How many requests can your system handle per second?

That's throughput. Unlike latency which measures one request, throughput measures the system's total capacity.

Latency vs Throughput — the distinction#

You already know latency — how long one request takes, end to end, from the moment the client sends the request to the moment the response arrives back.

Throughput is also measured end to end — a request is only counted as "served" when the full response is back at the client.

The difference is what they're counting: - Latency — how long did that round trip take for one request - Throughput — how many complete round trips happened per second

The units#

Term	Used for
RPS (Requests Per Second)	General APIs and services
QPS (Queries Per Second)	Databases specifically
bps / Mbps / Gbps (bits per second)	Data transfer — video streaming, file uploads

RPS and QPS mean the same thing

Just different terms depending on context. In interviews you'll hear both — they're interchangeable.

Start simple — one request at a time#

At its most basic, a server processes one request at a time.

Request comes in → server works on it → sends response back → only then picks up the next one.

If one request takes 100ms:

1000ms / 100ms = 10 requests per second

That's it. 10 RPS. Any extra requests arriving during that time just sit in a queue and wait.

Now introduce threads#

In reality, servers don't work like this. They use threads.

A thread is like a worker inside the server. Each thread handles one request independently. Multiple threads run in parallel — so multiple requests get processed at the same time.

Add 10 threads to that same server:

10 threads × 10 requests/sec each = 100 RPS

Same server. Same 100ms latency per request. Just 10 workers running in parallel instead of 1.

The formula

Step 1 — how many requests can one thread handle per second? 1000ms / latency per request = requests per second per thread

Step 2 — multiply by number of threads: Throughput = Threads × (1000ms / Latency per request)

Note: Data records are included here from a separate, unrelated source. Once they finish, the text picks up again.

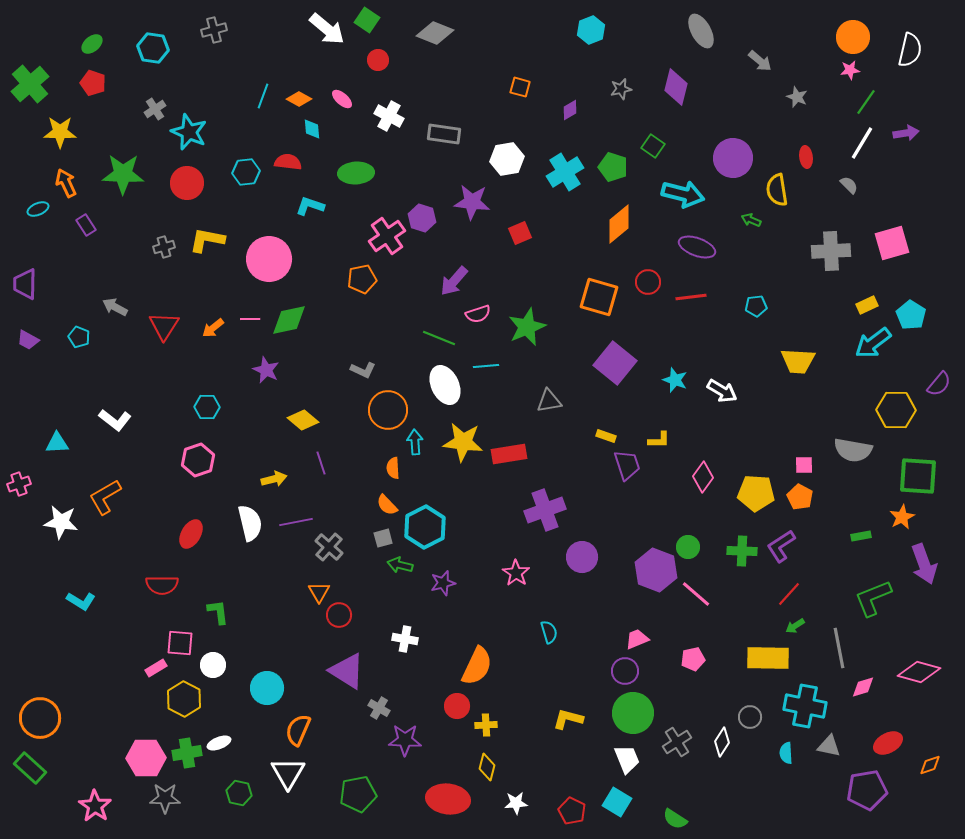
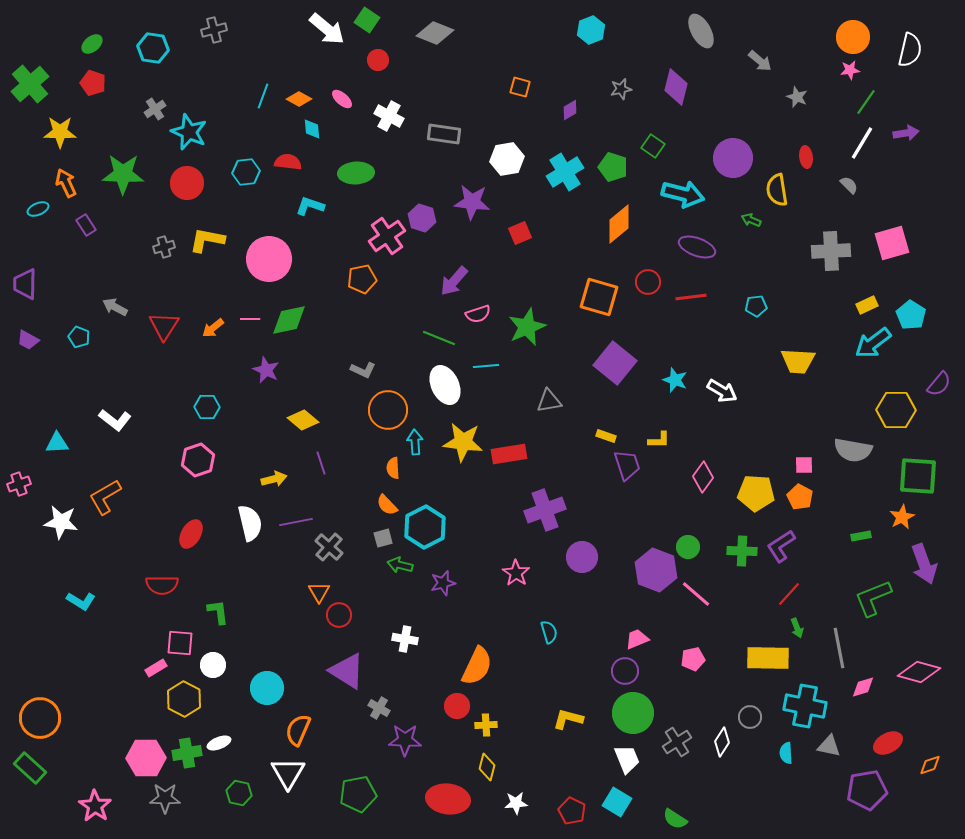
green arrow at (795, 626): moved 2 px right, 2 px down; rotated 78 degrees counterclockwise
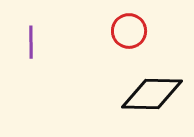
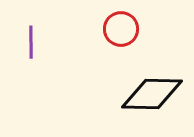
red circle: moved 8 px left, 2 px up
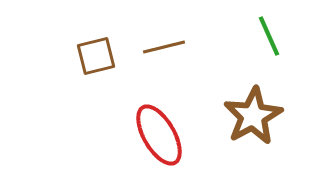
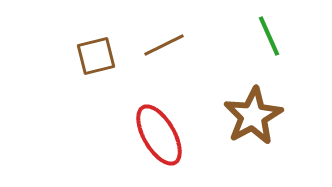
brown line: moved 2 px up; rotated 12 degrees counterclockwise
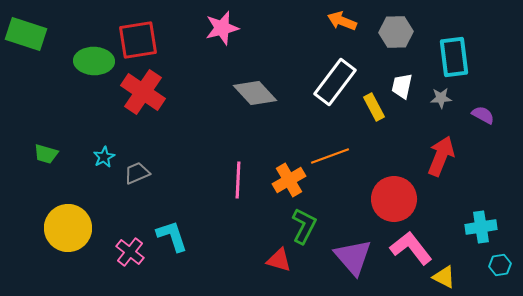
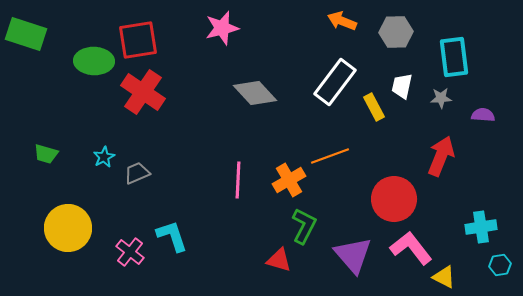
purple semicircle: rotated 25 degrees counterclockwise
purple triangle: moved 2 px up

Threads	Latency	Requests/sec per thread	Throughput
1	100ms	1000/100 = 10	1 × 10 = 10 RPS
10	100ms	1000/100 = 10	10 × 10 = 100 RPS
100	100ms	1000/100 = 10	100 × 10 = 1,000 RPS

What actually happens under real load#

Every web server runs with a thread pool — a fixed number of threads ready to handle requests simultaneously.

Here's what happens as traffic grows:

Requests arrive → free threads pick them up → processed in parallel ✅
More requests arrive than free threads → they sit in a queue and wait ⏳
Queue fills up completely → server starts rejecting requests ❌

That rejection is the 503 Service Unavailable error. The server isn't broken — every thread is busy and the queue is full. It has no choice but to turn requests away.

This is exactly what happens when a big sale hits Amazon or tickets go on sale for a concert — servers get overwhelmed not because they're broken but because all threads are occupied.

Threads are not free

Each thread consumes RAM. You can't just set threads to 10,000 and call it done. There's a hard limit based on how much memory the server has. This is a real constraint engineers tune in production.

How to increase throughput#

Two levers:

Reduce latency — if each request is faster, each thread handles more requests per second
Add more threads / more servers — more parallel workers = more concurrent requests handled

Real world numbers#

System	Throughput
A basic single-thread server	~10–50 RPS
A typical production app server (50–200 threads)	~500–5,000 RPS
Nginx (reverse proxy, event-driven)	~50,000+ RPS on a single machine
Google Search	~100,000+ RPS globally
WhatsApp at peak	~500,000+ messages per second
Kafka (message queue)	Millions of messages per second per broker

Why Nginx handles so much more than a typical app server

Nginx doesn't use one thread per request. It uses an event-driven model — a small number of threads handle thousands of connections by never blocking and waiting. This is an advanced topic we'll cover later.